Credit: V. Summersby/MacmillanPublishers Limited

Past studies on heart development have provided a better understanding of the transcriptional and epigenetic events that regulate cardiomyocyte (CM) differentiation. However, the mechanisms that control normal gene expression during CM postnatal maturation and homeostasis, as well as the transcriptional and epigenetic changes that drive pathological gene expression in the failing human heart, are not well understood. A new study now reveals that two distinct epigenetic programmes orchestrate CM gene expression during heart development and disease.

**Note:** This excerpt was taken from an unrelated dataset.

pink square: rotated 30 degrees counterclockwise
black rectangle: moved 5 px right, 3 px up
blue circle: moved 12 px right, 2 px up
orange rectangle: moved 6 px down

Previous studies on the role of epigenetic modifications in heart development and disease used whole tissues owing to technical limitations. “As epigenetic marks are highly cell-type specific, whether epigenetic alterations in disease reflected changes in cell-type composition ... or whether the alteration actually occurred in a specific cell type remained unknown,” explains lead investigator Lutz Hein. To identify cell-type-specific regulation features, Hein and colleagues used nuclear staining and fluorescence-assisted sorting to isolate CM nuclei from prenatal and postnatal human heart tissues and from heart tissue during heart failure, and performed transcriptomic and epigenomic analyses. The investigators identified genomic regions with promoter-associated features that had different DNA methylation profiles from fetal to adult life. “These findings indicate that the DNA methylome remains dynamic even after CMs exit the cell cycle postnatally,” says Hein. DNA methylation was associated with concordant changes in histone marks in these regions, illustrating the tight link between the two epigenetic mechanisms. These epigenetic changes were accompanied by alterations in the expression of neighbouring genes, including increased expression of maturation-associated genes and decreased expression of developmental genes. By contrast, the DNA methylation profile was unchanged in heart failure compared with healthy hearts. However, genes expressed differentially in CMs from failing and nonfailing hearts, such as CTGF, correlated with changes in histone marks, indicating that CM gene expression changes during heart failure involve remodelling of histone modifications and not alterations in DNA methylation.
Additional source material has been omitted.